The distance results for surgery are excellent, and confirm the major benefits surgery offers such patients. Functional gains are confirmed by many reports [3,7,8].
Long-term survival too is good with over half of the patients having 5 years survival, considering that average age on surgery was 83 years.
Long-term survival is parallel to that of the same general population age group.
Long-term mortality, functional status, OMS and karnofsky count were not different in the three subgroups op patients. Patients with a high pre-operative Euroscore count did not have a poor long-term outcome compared to low risk patients.
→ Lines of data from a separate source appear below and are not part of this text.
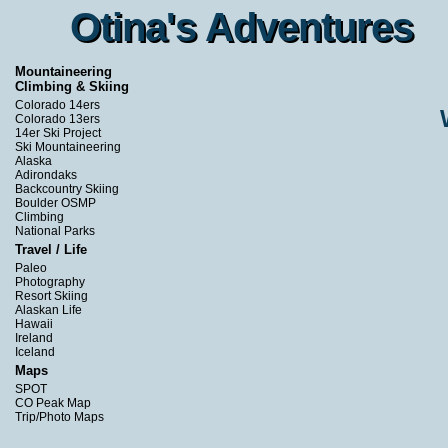
Otina's Adventures
Otina's Adventures
Mountaineering
Climbing & Skiing
Colorado 14ers
Colorado 13ers
14er Ski Project
Ski Mountaineering
Alaska
Adirondaks
Backcountry Skiing
Boulder OSMP
Climbing
National Parks
Travel / Life
Paleo
Photography
Resort Skiing
Alaskan Life
Hawaii
Ireland
Iceland
Maps
SPOT
CO Peak Map
Trip/Photo Maps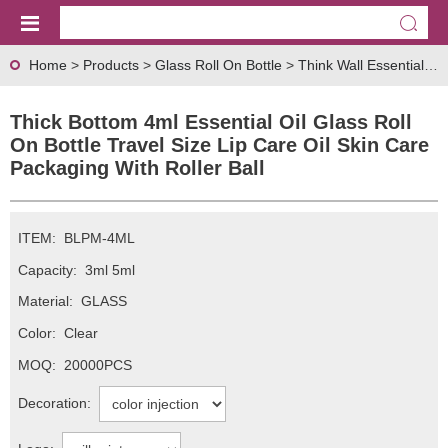
Home
>
Products
>
Glass Roll On Bottle
>
Think Wall Essential oil Glass Roll On Bottle
Thick Bottom 4ml Essential Oil Glass Roll
On Bottle Travel Size Lip Care Oil Skin Care
Packaging With Roller Ball
ITEM:
BLPM-4ML
Capacity:
3ml 5ml
Material:
GLASS
Color:
Clear
MOQ:
20000PCS
Decoration: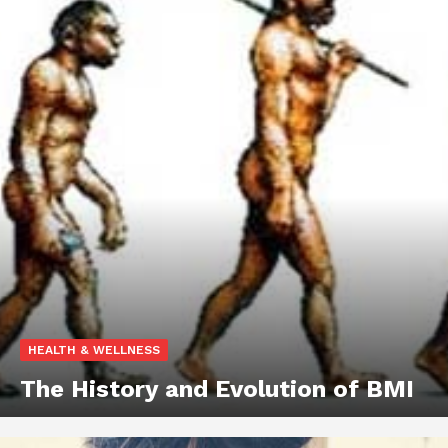
HEALTH & WELLNESS
The History and Evolution of BMI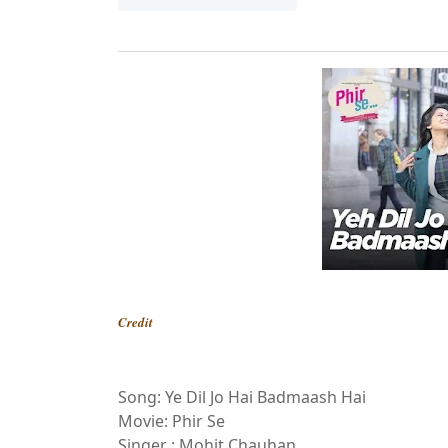
Credit
Song: Ye Dil Jo Hai Badmaash Hai
Movie: Phir Se
Singer : Mohit Chauhan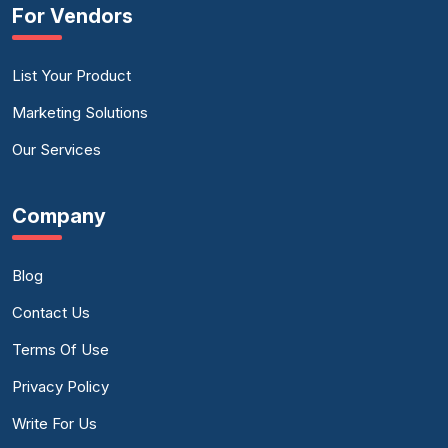
For Vendors
List Your Product
Marketing Solutions
Our Services
Company
Blog
Contact Us
Terms Of Use
Privacy Policy
Write For Us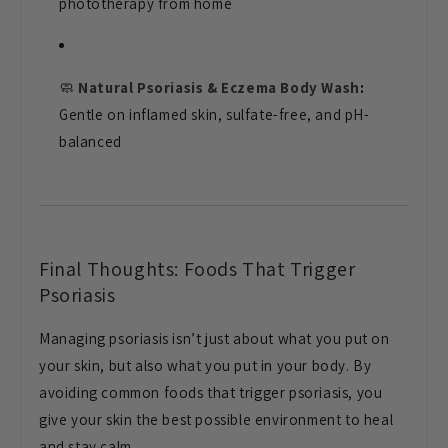
phototherapy from home
🧼
Natural Psoriasis & Eczema Body Wash
:
Gentle on inflamed skin, sulfate-free, and pH-
balanced
Final Thoughts: Foods That Trigger
Psoriasis
Managing psoriasis isn’t just about what you put on
your skin, but also what you put in your body. By
avoiding common foods that trigger psoriasis, you
give your skin the best possible environment to heal
and stay calm.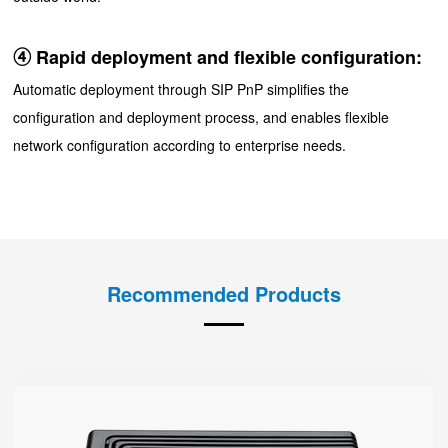
④ Rapid deployment and flexible configuration:
Automatic deployment through SIP PnP simplifies the
configuration and deployment process, and enables flexible
network configuration according to enterprise needs.
Recommended Products
FTA5120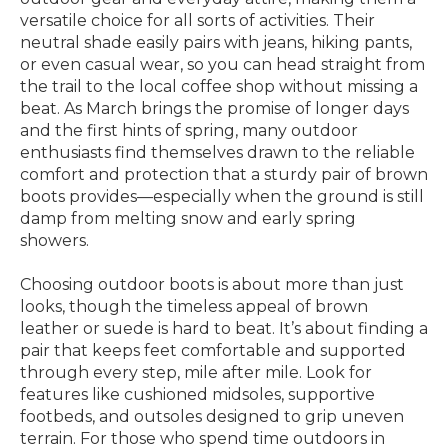
versatile choice for all sorts of activities. Their
neutral shade easily pairs with jeans, hiking pants,
or even casual wear, so you can head straight from
the trail to the local coffee shop without missing a
beat. As March brings the promise of longer days
and the first hints of spring, many outdoor
enthusiasts find themselves drawn to the reliable
comfort and protection that a sturdy pair of brown
boots provides—especially when the ground is still
damp from melting snow and early spring
showers.
Choosing outdoor boots is about more than just
looks, though the timeless appeal of brown
leather or suede is hard to beat. It’s about finding a
pair that keeps feet comfortable and supported
through every step, mile after mile. Look for
features like cushioned midsoles, supportive
footbeds, and outsoles designed to grip uneven
terrain. For those who spend time outdoors in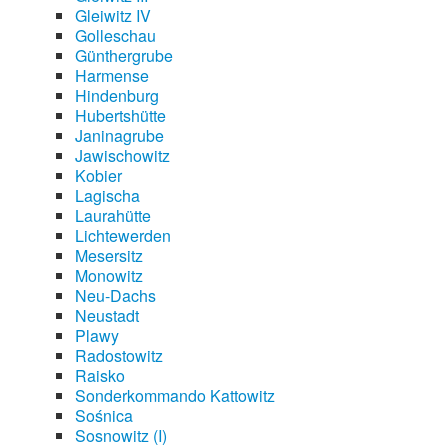
Gleiwitz IV
Golleschau
Günthergrube
Harmense
Hindenburg
Hubertshütte
Janinagrube
Jawischowitz
Kobier
Lagischa
Laurahütte
Lichtewerden
Mesersitz
Monowitz
Neu-Dachs
Neustadt
Plawy
Radostowitz
Raisko
Sonderkommando Kattowitz
Sośnica
Sosnowitz (I)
The results of the study evidence that valvular surgery can be performed with low operative risk on octogenarians. The presence of associated risk factors leading to a higher EuroSCORE does not lead to any increase in operative mortality according to our study. Considering these results, it would seem logical to consider the overall condition, level of autonomy and life expectancy of octogenarian patients before considering surgery including on patients with a higher operative risk level. The Euroscore did not predict long-term outcome in high risk operative patients.